Related: Anti-bot and proxies overview · Cheapest web scraping API · Bright Data alternatives · Cost of web scraping at scale

FAQ

Frequently asked questions

What is the cheapest proxy API for web scraping?
There is no single cheapest option — it depends on your traffic. Datacenter-first proxies have the lowest base rate and win on unprotected sites, but their effective per-success cost spikes on hardened targets where blocks are common. Residential pools (Bright Data, Oxylabs) cost the most per GB but are the only thing that works on hostile anti-bot sites.
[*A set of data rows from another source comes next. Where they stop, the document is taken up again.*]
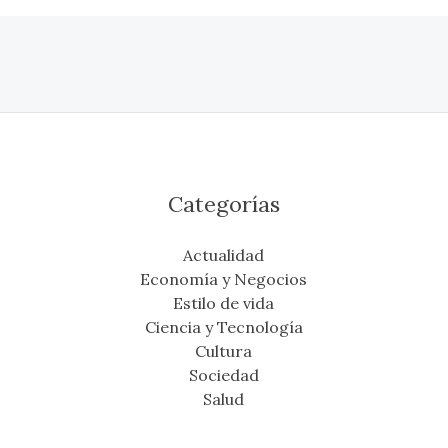
Categorías
Actualidad
Economía y Negocios
Estilo de vida
Ciencia y Tecnología
Cultura
Sociedad
Salud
The genuinely cheapest path for a mixed workload is often a self-hosted scrape API ($0 per 1,000 scrapes plus your server, AGPL-3.0) with your own proxy routed in front only for the minority of hard targets.
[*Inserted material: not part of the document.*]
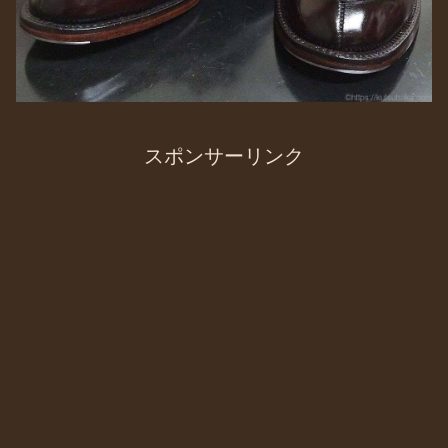
スポンサーリンク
Do I need a proxy API or is a scraping API enough?
Many jobs that reach for residential proxies actually fail because the page is JavaScript-rendered, not because the IP is blocked — that is a rendering problem a scrape API solves far more cheaply. A rendering scrape API covers low- and medium-protection targets (most docs, blogs, catalogs, news). You genuinely need a proxy API when the target actively fingerprints and blocks you at volume: hardened e-commerce, social platforms, ticketing, sneaker sites.
How is proxy API pricing calculated?
Three common meters: per-GB (you pay for bandwidth — cheap for small text pages, expensive for media or heavy JS), per-request (flat per fetch, but hard targets carry credit multipliers), and per-success (you pay only for 2xx responses, at a higher unit price). Watch for hidden multipliers: as one documented example, ScrapingBee escalates to 5 credits for JavaScript rendering, 25 credits for premium proxies, and 75 credits for stealth proxies (verified 2026-05-18). Always price your hardest target, not the headline base rate.
Does fastCRW include residential proxies?
No. fastCRW is a scrape API, not a proxy vendor — it ships no built-in residential proxy pool and no Fire-engine-style anti-bot, and it is stateless per request. For targets that require real residential IP rotation, you either route your own proxy provider in front of the self-hosted engine or use a dedicated proxy vendor. What fastCRW offers is flat 1-credit-per-page pricing with no per-GB metering and a $0-per-1,000-scrapes self-host path.
Is self-hosting cheaper than paying for a proxy API?
For low- and medium-protection targets, yes. The fastCRW engine is a single ~8 MB Rust binary under AGPL-3.0, so self-hosting costs $0 per 1,000 scrapes — you pay only for your server, versus per-GB or per-request proxy meters that scale with volume. The honest exception is hostile anti-bot at scale: there, self-hosting still requires routing a paid proxy provider in front of the engine, so the proxy cost does not disappear — it just stops carrying a scrape-API markup.